WHAT THE EXERCISE ASKS:
Among the entries below, find the lines with "commentaire" and copy them.
###
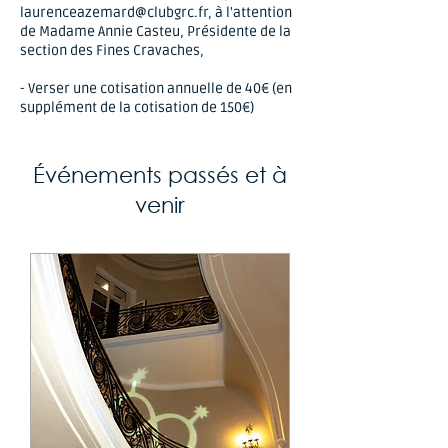
laurenceazemard
@clubgrc.fr
, à l'attention
de Madame Annie Casteu, Présidente de la
section des Fines Cravaches,
- Verser une cotisation annuelle de 40€ (en
supplément de la cotisation de 150€)
Événements passés et à
venir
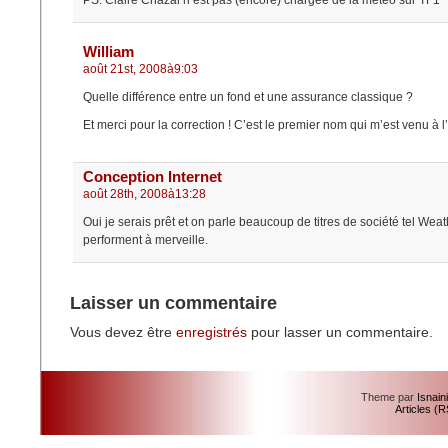
PS: Claire Chazal n’est pas (encore) chargée de la météo sur TF1
William
août 21st, 2008à9:03
Quelle différence entre un fond et une assurance classique ?
Et merci pour la correction ! C’est le premier nom qui m’est venu à l’
Conception Internet
août 28th, 2008à13:28
Oui je serais prêt et on parle beaucoup de titres de société tel Wea
performent à merveille.
Laisser un commentaire
Vous devez être
enregistrés
pour lasser un commentaire.
Theme par
Isnain
Articles (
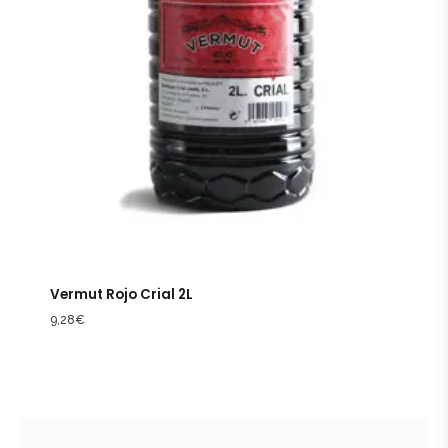
Vermut Rojo Crial 2L
9,28
€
###
ANSWER SECTION:
Laisser un commentaire
pour lasser un commentaire.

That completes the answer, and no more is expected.